Recently my girlfriend watched Trainspotting. She found it upsetting. I understood what she meant—there’s that dead baby crawling on the ceiling—but wanted to find out whether she’d felt any of the same thrill seeing it as I had 16 years ago, when I was 16. She hadn’t. In an attempt to explain why I’d felt that way, I began, as I sometimes do, to talk about the mid-to-late-90s in a quasi-mystical way. My girlfriend is eight years younger than me and grew up in a household that believed solidly in public television, and so with some regularity I take it upon myself to educate her about the fine cultural weave of 90s pop culture, when surface was depth. She bears this risible codger-hippy act with even humor, as I rant on about how music attained mathematical perfection in the 20 or so days between the release of This Is Hardcore and Mezzanine.
But I realized as I spoke that, while the various Hornbyisms I was reciting were true enough, if only of possible interest to other people who had personal attachment to all this crap, I was avoiding saying the main reason I’d liked Trainspotting, which was that it made addiction seem cool. Not that you could construe Trainspotting’s narrative as unambiguously pro-drug. Danny Boyle and the writer John Hodge show you the nasty costs of heroin addiction in the film’s slow, formless second half, when all the manic energy built up in the opening “Lust for Life” montage gets lost in overdose, Aids, and withdrawal. But like Swofford’s marines, I didn’t read it that way.

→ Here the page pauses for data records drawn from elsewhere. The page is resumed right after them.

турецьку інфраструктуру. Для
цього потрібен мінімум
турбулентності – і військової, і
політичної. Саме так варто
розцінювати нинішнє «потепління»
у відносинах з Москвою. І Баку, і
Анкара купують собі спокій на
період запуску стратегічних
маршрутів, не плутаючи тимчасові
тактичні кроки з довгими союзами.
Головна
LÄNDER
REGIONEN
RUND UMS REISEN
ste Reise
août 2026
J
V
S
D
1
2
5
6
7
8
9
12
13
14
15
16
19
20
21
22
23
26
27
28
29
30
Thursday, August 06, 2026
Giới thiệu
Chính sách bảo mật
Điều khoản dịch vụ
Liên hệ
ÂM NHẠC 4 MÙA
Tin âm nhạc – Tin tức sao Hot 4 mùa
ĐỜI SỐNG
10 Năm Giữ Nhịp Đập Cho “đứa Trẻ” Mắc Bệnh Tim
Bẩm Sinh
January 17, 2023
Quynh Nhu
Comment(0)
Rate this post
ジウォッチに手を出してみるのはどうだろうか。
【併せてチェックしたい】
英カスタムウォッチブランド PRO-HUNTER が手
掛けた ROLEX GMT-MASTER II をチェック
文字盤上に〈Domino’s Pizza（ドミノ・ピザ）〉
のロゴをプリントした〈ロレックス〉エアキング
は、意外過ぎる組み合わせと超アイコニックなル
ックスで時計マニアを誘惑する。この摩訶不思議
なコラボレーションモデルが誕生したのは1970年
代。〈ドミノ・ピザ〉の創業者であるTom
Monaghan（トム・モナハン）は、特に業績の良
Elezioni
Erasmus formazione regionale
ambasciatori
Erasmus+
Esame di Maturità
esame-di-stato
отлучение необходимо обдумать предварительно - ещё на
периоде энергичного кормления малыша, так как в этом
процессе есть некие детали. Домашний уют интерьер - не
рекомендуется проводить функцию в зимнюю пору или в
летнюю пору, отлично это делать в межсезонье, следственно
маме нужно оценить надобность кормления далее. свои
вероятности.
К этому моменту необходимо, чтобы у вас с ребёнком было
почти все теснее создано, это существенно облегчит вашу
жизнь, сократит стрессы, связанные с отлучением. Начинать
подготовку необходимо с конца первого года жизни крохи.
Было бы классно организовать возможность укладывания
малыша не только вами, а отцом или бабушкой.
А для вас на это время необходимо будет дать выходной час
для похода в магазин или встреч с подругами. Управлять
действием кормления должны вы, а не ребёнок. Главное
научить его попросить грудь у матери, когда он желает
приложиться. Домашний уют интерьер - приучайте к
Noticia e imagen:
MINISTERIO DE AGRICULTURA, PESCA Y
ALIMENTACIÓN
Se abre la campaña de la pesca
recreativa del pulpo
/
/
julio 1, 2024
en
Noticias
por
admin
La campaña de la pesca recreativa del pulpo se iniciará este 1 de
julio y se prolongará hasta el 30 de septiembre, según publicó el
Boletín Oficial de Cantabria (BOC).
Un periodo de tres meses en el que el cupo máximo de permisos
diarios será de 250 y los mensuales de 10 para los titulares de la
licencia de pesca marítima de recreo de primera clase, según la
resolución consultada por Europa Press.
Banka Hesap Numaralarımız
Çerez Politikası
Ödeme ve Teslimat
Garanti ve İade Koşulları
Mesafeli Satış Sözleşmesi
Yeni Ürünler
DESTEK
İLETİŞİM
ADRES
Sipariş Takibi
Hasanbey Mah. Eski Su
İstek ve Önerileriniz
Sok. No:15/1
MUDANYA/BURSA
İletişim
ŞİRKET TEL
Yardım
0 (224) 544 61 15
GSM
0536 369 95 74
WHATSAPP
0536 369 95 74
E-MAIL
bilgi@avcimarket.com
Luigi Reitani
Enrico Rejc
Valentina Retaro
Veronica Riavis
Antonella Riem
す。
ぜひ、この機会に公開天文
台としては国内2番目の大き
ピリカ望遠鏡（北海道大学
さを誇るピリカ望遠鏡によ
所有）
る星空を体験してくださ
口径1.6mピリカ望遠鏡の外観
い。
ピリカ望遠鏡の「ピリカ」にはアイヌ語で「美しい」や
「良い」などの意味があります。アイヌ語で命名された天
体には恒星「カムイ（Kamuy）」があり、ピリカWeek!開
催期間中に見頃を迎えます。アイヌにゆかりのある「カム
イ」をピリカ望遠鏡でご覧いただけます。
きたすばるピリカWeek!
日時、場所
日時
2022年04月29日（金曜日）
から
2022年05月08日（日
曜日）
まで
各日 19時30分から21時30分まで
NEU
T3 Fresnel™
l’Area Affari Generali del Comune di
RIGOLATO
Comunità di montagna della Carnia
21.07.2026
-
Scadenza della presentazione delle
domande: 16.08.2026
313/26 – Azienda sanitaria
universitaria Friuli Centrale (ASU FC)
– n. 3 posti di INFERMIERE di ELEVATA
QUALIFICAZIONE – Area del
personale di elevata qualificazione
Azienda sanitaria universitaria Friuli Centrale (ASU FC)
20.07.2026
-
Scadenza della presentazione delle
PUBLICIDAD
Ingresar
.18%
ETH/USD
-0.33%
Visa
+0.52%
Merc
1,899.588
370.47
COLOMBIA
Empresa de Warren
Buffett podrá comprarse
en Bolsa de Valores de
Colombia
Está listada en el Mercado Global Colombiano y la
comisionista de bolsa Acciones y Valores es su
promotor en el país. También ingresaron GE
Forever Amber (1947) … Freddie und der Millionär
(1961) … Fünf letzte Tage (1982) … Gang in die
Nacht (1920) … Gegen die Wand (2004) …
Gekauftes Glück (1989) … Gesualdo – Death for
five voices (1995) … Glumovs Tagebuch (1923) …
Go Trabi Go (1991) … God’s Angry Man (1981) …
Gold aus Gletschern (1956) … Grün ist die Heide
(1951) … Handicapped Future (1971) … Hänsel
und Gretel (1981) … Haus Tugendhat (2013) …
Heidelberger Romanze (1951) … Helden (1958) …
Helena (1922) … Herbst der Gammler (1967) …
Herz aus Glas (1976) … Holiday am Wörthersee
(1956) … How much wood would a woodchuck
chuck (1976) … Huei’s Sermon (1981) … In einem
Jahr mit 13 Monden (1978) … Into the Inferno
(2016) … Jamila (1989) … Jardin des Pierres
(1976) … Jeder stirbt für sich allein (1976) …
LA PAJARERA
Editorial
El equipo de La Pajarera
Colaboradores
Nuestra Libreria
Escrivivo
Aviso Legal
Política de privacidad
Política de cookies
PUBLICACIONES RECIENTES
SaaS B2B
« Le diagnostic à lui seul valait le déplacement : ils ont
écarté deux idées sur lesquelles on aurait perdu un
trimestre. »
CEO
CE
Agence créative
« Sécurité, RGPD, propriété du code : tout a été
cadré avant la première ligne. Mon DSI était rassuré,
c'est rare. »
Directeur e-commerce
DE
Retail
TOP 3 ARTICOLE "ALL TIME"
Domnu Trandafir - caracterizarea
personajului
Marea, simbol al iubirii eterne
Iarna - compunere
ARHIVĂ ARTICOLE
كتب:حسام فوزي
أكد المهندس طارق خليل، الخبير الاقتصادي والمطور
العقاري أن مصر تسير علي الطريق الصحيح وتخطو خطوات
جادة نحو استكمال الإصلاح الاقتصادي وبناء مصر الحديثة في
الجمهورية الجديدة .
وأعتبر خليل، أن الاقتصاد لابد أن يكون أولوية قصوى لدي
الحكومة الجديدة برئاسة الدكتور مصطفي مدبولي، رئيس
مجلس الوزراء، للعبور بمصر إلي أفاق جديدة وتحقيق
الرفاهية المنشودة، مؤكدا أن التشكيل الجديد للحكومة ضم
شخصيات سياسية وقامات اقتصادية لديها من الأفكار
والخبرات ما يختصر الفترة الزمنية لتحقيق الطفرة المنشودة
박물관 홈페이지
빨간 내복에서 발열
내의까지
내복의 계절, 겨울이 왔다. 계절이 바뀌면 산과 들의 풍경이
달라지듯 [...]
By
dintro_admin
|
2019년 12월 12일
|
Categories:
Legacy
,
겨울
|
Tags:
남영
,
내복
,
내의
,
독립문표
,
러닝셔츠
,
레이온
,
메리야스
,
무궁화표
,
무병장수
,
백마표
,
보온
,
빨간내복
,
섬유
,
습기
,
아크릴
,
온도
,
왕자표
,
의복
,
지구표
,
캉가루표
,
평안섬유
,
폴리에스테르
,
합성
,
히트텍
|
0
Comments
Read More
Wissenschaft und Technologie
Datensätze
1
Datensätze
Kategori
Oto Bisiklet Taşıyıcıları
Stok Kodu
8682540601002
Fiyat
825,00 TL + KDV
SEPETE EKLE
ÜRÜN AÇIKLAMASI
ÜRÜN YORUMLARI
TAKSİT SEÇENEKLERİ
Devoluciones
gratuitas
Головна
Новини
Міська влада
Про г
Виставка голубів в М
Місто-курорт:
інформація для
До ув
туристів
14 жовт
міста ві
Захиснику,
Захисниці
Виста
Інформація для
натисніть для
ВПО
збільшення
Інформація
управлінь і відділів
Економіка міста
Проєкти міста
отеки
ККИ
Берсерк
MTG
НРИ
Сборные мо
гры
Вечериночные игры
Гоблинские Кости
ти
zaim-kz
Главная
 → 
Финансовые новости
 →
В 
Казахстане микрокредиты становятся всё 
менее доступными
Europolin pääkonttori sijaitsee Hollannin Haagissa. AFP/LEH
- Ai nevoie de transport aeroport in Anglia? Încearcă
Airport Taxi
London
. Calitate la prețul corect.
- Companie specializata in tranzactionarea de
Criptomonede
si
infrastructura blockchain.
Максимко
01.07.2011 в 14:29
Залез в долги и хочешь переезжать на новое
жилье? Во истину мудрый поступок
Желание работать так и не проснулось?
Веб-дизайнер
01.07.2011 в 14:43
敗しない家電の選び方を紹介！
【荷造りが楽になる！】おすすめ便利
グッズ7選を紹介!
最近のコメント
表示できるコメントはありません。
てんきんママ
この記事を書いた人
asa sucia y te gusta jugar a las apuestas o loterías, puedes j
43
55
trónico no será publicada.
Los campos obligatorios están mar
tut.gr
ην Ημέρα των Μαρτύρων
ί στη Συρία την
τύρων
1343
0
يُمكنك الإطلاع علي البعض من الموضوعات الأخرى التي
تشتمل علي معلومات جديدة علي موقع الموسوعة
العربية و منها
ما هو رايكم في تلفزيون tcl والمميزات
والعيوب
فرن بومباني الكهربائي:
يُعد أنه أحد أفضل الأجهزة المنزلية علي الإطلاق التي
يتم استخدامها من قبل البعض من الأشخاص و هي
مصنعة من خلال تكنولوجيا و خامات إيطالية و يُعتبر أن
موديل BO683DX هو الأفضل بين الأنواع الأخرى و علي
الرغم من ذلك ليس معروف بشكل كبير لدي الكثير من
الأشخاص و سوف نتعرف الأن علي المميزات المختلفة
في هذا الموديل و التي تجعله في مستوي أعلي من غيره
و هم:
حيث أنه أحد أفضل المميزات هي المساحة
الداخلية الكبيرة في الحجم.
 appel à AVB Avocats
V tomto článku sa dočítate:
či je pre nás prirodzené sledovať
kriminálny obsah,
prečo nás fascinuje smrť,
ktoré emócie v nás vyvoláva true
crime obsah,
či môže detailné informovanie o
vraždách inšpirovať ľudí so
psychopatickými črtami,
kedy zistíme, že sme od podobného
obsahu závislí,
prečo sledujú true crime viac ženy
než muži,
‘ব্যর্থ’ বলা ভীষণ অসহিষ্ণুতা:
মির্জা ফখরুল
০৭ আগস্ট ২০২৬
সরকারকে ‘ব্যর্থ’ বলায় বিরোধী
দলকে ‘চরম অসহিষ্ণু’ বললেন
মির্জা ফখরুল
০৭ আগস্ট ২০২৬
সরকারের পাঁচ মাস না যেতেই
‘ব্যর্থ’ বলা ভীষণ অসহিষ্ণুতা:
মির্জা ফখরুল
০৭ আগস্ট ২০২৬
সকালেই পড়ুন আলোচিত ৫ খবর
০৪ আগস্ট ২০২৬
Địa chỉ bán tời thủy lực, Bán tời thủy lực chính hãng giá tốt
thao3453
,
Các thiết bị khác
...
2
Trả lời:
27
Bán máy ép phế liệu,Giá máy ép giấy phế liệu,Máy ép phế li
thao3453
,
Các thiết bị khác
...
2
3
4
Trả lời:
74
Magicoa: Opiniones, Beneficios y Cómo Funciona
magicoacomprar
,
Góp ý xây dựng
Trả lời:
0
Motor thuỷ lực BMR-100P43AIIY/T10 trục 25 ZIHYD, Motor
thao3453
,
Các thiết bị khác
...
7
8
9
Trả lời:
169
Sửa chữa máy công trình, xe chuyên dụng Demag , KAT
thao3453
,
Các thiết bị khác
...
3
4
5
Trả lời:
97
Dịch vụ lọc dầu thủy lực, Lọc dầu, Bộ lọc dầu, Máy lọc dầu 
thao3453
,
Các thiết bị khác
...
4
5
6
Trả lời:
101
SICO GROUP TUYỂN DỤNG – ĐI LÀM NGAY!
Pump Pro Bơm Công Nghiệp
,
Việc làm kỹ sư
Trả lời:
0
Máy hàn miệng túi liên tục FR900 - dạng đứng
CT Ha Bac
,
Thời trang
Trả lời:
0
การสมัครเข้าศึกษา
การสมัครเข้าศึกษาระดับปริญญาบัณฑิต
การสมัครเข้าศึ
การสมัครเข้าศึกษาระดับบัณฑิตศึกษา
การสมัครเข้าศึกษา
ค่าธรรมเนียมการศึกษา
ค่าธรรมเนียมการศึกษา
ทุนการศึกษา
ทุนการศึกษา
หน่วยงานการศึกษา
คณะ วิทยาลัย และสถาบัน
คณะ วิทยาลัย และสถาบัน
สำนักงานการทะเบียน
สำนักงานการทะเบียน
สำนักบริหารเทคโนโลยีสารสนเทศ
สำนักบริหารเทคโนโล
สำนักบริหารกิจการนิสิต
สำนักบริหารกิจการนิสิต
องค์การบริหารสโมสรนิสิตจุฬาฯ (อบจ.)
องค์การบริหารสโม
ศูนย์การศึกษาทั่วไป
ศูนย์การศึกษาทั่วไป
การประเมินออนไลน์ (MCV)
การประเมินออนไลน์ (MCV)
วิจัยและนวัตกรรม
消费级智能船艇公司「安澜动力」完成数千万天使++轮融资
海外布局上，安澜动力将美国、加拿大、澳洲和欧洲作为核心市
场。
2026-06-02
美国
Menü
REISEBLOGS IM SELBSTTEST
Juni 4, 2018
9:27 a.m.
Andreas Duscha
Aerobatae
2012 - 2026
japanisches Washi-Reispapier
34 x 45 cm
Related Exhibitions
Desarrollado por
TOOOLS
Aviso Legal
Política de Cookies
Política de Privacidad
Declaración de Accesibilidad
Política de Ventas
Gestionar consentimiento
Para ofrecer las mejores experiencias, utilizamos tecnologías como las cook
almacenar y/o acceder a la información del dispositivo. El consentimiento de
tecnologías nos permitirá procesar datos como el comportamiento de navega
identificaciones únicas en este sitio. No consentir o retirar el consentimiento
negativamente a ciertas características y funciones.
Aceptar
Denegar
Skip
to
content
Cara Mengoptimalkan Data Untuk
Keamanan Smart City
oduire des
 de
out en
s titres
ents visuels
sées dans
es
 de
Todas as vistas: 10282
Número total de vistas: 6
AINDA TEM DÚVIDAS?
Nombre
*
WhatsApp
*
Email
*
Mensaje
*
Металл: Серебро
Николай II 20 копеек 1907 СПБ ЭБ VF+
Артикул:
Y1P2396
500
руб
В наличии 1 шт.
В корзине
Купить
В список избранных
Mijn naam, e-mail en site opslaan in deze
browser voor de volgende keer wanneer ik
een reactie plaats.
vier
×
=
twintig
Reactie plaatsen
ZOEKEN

Not that I ever did heroin. I was generally too anxious, too dorky, and too rule-abiding to manage the complex set of codes required to buy drugs on the street (when I was 22 and briefly living in London, I went out with friends round Camden Lock and successfully negotiated the exchanged of £20 for what turned out to be a very tightly wrapped piece of cardboard). Alcohol was my first and my last. But at 16, the part of me that liked the clarifying warmth of a beer before my first class of the day found justifying myths where it could. The death and depravity in Trainspotting, the aggressive disillusion in Hunter Thompson, and the paranoid gloom in Tricky’s first couple of records helped, actually. Alcoholics and drug addicts obviously tend towards the self-annihilating, and in the first blush of love with alcohol, death seemed kind of romantic, a metaphor for the loss of self-consciousness that I, like most teenagers, longed for.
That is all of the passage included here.